PPL is a huge fucking meme. If you're not on gear you're better off doing a fullbody not a split.

>But I got gains!

So did the kid doing push-ups every day.

What? You're training all body parts twice a week which science says is ideal. If I didn't do powerlifting and strongman and I was some normalfaggot just trying to look good id do a ppl

>You're training all body parts twice a week which science says is ideal
citation needed

What science, where? Here is a study showing protein synthesis slowing after 36 hours.

ncbi.nlm.nih.gov/pubmed/8563679

That leg volume is atrocious.

Squats 3x8
Squats(-20lbs) 3x8
Front squats 3x8
Stiff lef deads 3x8
Calva 4x20
Abs work

Would actually match the upperbody volume.

I prefer to workout 5dayd a week personally and make one day a push/pull combo day.
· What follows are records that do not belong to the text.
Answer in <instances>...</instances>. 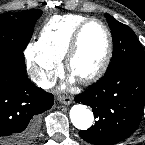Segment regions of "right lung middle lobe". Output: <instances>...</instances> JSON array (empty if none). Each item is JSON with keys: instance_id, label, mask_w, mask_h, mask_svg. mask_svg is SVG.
Wrapping results in <instances>:
<instances>
[{"instance_id": "1", "label": "right lung middle lobe", "mask_w": 145, "mask_h": 145, "mask_svg": "<svg viewBox=\"0 0 145 145\" xmlns=\"http://www.w3.org/2000/svg\"><path fill=\"white\" fill-rule=\"evenodd\" d=\"M41 14V10L32 9L0 15V53L23 52L31 39L34 25Z\"/></svg>"}]
</instances>
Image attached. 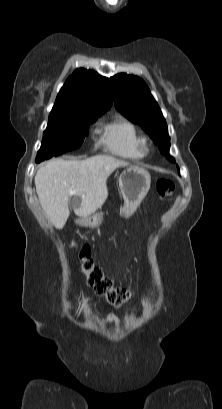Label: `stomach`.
I'll list each match as a JSON object with an SVG mask.
<instances>
[{"instance_id": "0dacf381", "label": "stomach", "mask_w": 222, "mask_h": 409, "mask_svg": "<svg viewBox=\"0 0 222 409\" xmlns=\"http://www.w3.org/2000/svg\"><path fill=\"white\" fill-rule=\"evenodd\" d=\"M151 177L147 170L139 166L127 167L119 177V187L124 199L120 215L128 218L147 195ZM102 222L101 215L79 216L75 223L80 227L93 228Z\"/></svg>"}]
</instances>
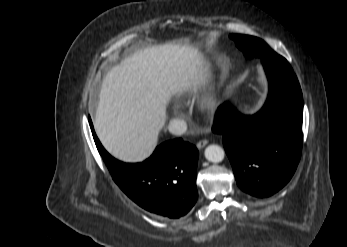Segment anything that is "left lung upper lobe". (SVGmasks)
I'll list each match as a JSON object with an SVG mask.
<instances>
[{"instance_id":"1","label":"left lung upper lobe","mask_w":347,"mask_h":247,"mask_svg":"<svg viewBox=\"0 0 347 247\" xmlns=\"http://www.w3.org/2000/svg\"><path fill=\"white\" fill-rule=\"evenodd\" d=\"M239 49H241L246 56H260L273 58L277 53H275L263 40L241 34H232L230 35Z\"/></svg>"}]
</instances>
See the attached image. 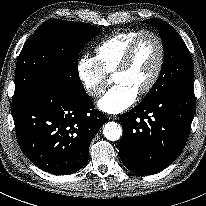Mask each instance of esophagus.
Segmentation results:
<instances>
[{
  "mask_svg": "<svg viewBox=\"0 0 206 206\" xmlns=\"http://www.w3.org/2000/svg\"><path fill=\"white\" fill-rule=\"evenodd\" d=\"M108 119H110V120H117L118 116H116V115H108Z\"/></svg>",
  "mask_w": 206,
  "mask_h": 206,
  "instance_id": "obj_1",
  "label": "esophagus"
}]
</instances>
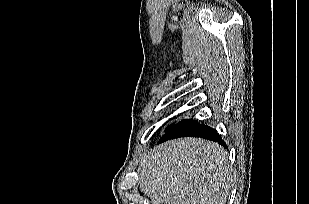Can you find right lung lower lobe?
<instances>
[{"label":"right lung lower lobe","instance_id":"1","mask_svg":"<svg viewBox=\"0 0 309 204\" xmlns=\"http://www.w3.org/2000/svg\"><path fill=\"white\" fill-rule=\"evenodd\" d=\"M179 137H201L204 139L218 142L221 145L227 147L218 135L215 129L209 126L201 125L193 119H185L171 127L158 141L159 143L165 142Z\"/></svg>","mask_w":309,"mask_h":204}]
</instances>
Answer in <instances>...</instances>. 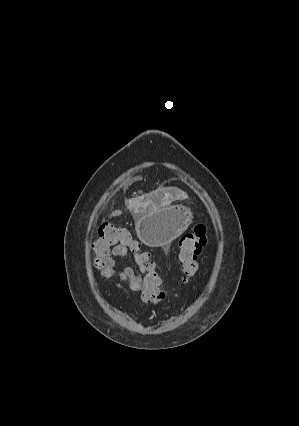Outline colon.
Segmentation results:
<instances>
[{
	"label": "colon",
	"instance_id": "obj_1",
	"mask_svg": "<svg viewBox=\"0 0 299 426\" xmlns=\"http://www.w3.org/2000/svg\"><path fill=\"white\" fill-rule=\"evenodd\" d=\"M98 234V238L92 245L95 266L99 268L115 247H125L138 253L146 267L140 292L142 301L150 305L163 302L167 297V291L162 287L156 264L131 233L126 228L105 222L100 225ZM207 244V230L203 224H197L191 232L181 236L178 243V259L182 266L183 283H188L196 274L198 257Z\"/></svg>",
	"mask_w": 299,
	"mask_h": 426
}]
</instances>
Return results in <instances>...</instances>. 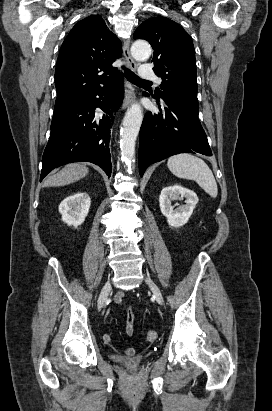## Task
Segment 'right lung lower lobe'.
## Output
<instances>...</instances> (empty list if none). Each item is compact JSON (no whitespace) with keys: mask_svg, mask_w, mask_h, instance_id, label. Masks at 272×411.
Returning <instances> with one entry per match:
<instances>
[{"mask_svg":"<svg viewBox=\"0 0 272 411\" xmlns=\"http://www.w3.org/2000/svg\"><path fill=\"white\" fill-rule=\"evenodd\" d=\"M124 97L122 75L84 98L54 111L51 135L42 158L40 181L61 165L88 161L111 175L109 152L112 113ZM99 108L101 112L96 113Z\"/></svg>","mask_w":272,"mask_h":411,"instance_id":"98d812e1","label":"right lung lower lobe"}]
</instances>
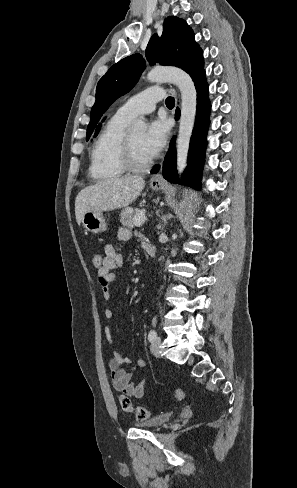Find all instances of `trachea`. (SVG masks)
Instances as JSON below:
<instances>
[{
  "mask_svg": "<svg viewBox=\"0 0 297 488\" xmlns=\"http://www.w3.org/2000/svg\"><path fill=\"white\" fill-rule=\"evenodd\" d=\"M165 103L167 107H173L175 104V100L173 97H167Z\"/></svg>",
  "mask_w": 297,
  "mask_h": 488,
  "instance_id": "1",
  "label": "trachea"
}]
</instances>
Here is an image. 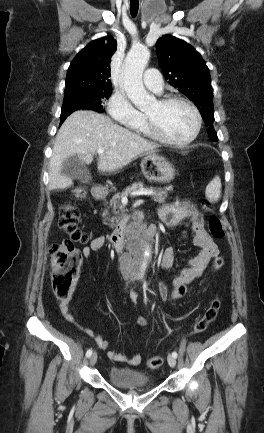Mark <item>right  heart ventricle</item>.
<instances>
[{
  "instance_id": "obj_1",
  "label": "right heart ventricle",
  "mask_w": 264,
  "mask_h": 433,
  "mask_svg": "<svg viewBox=\"0 0 264 433\" xmlns=\"http://www.w3.org/2000/svg\"><path fill=\"white\" fill-rule=\"evenodd\" d=\"M133 129L135 132L142 134L144 136H152L148 127H147L145 119H143V121L140 124H138L137 126H134Z\"/></svg>"
}]
</instances>
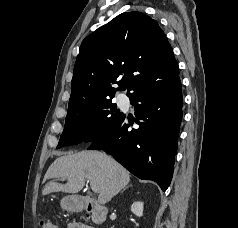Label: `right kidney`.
<instances>
[{"label": "right kidney", "mask_w": 238, "mask_h": 228, "mask_svg": "<svg viewBox=\"0 0 238 228\" xmlns=\"http://www.w3.org/2000/svg\"><path fill=\"white\" fill-rule=\"evenodd\" d=\"M131 212L136 216L141 217L143 215V202L136 201L131 205Z\"/></svg>", "instance_id": "obj_1"}]
</instances>
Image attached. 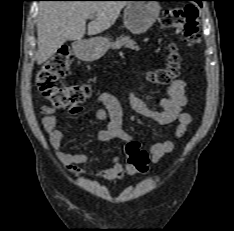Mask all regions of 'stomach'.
<instances>
[{
	"instance_id": "obj_1",
	"label": "stomach",
	"mask_w": 234,
	"mask_h": 231,
	"mask_svg": "<svg viewBox=\"0 0 234 231\" xmlns=\"http://www.w3.org/2000/svg\"><path fill=\"white\" fill-rule=\"evenodd\" d=\"M160 10L158 2L133 0L126 5L124 10V25L133 34H143L155 23ZM109 47L110 40L108 38L96 37L76 42L74 50L81 60L95 61L104 56Z\"/></svg>"
}]
</instances>
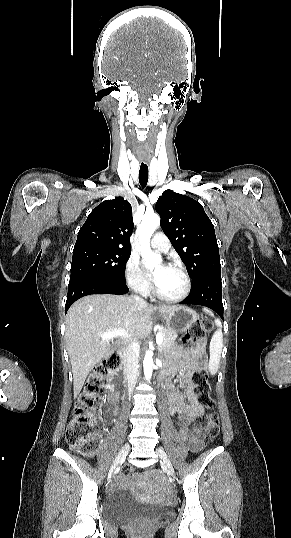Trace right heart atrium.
<instances>
[{
  "label": "right heart atrium",
  "instance_id": "obj_1",
  "mask_svg": "<svg viewBox=\"0 0 291 538\" xmlns=\"http://www.w3.org/2000/svg\"><path fill=\"white\" fill-rule=\"evenodd\" d=\"M125 278L127 284L139 294H147L150 282L141 268L138 256L131 254L125 265Z\"/></svg>",
  "mask_w": 291,
  "mask_h": 538
}]
</instances>
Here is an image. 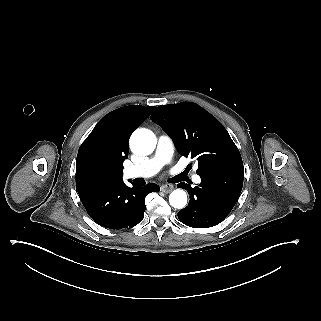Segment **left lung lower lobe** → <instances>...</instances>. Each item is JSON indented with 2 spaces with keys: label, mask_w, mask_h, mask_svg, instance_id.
<instances>
[{
  "label": "left lung lower lobe",
  "mask_w": 321,
  "mask_h": 321,
  "mask_svg": "<svg viewBox=\"0 0 321 321\" xmlns=\"http://www.w3.org/2000/svg\"><path fill=\"white\" fill-rule=\"evenodd\" d=\"M201 183L191 187L184 182L179 188L186 189L190 201L178 212L179 220L190 227L208 228L219 224L237 202L243 186L242 165L221 166L199 174Z\"/></svg>",
  "instance_id": "obj_1"
}]
</instances>
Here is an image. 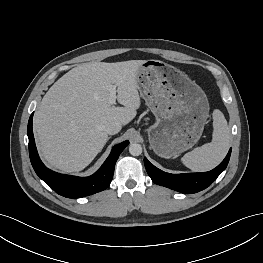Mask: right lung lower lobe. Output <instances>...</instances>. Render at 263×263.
Returning a JSON list of instances; mask_svg holds the SVG:
<instances>
[{
  "label": "right lung lower lobe",
  "mask_w": 263,
  "mask_h": 263,
  "mask_svg": "<svg viewBox=\"0 0 263 263\" xmlns=\"http://www.w3.org/2000/svg\"><path fill=\"white\" fill-rule=\"evenodd\" d=\"M32 119L33 113L27 128L30 160L36 174L57 194L67 198H80L100 192L110 185L115 163L129 141L114 146L104 164L93 175L89 177L63 175L49 170L40 160L33 136Z\"/></svg>",
  "instance_id": "98d812e1"
}]
</instances>
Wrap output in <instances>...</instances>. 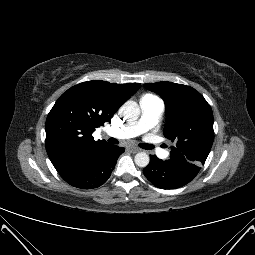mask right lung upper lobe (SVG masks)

Not that guy but thats pretty common knowledge..
Doesnt mean you are fully recovered after 36 hours. You need to improve performance in the gym otherwise youll be over-reaching and taking 1 step forward 1 step back

Neet

Typical dyel who has been lifting for less than 2 months and now thinks he can give advice lel. Full body is only ideal for novices. When you need more volume to cause a sufficient stimulus (ie you're not novice anymore) full body routines become less efficient than common splits like U/L because it would require too much volume in any given day
Source : I've actually been lifting.
>inb4 "j-just work harder!"

Try Candito linear program with the strength/hypertrophy variation, and put the lifts that you like in the slots that you can choose. It's a 4day program though but you can adapt it to be a 3day program by alternating the 3rd day of the week be alternatively C or D

I've been using this one for a while. Pre good

>source : my ass

ok bud
btw you're quoting 2 different persons

Your leg workout is also atrocious

>you cannot infer knowledge from experience even if science doesn't contradict your conclusion
Ok lad.

No you don't, just do a fucking PP until you're out of the "beginner" stage

look if i get roasted then i get roasted, this is a fitness board though and just asking some brehs. ive browsed for nearly a month, and is 'the press' just the OHP or is it something else?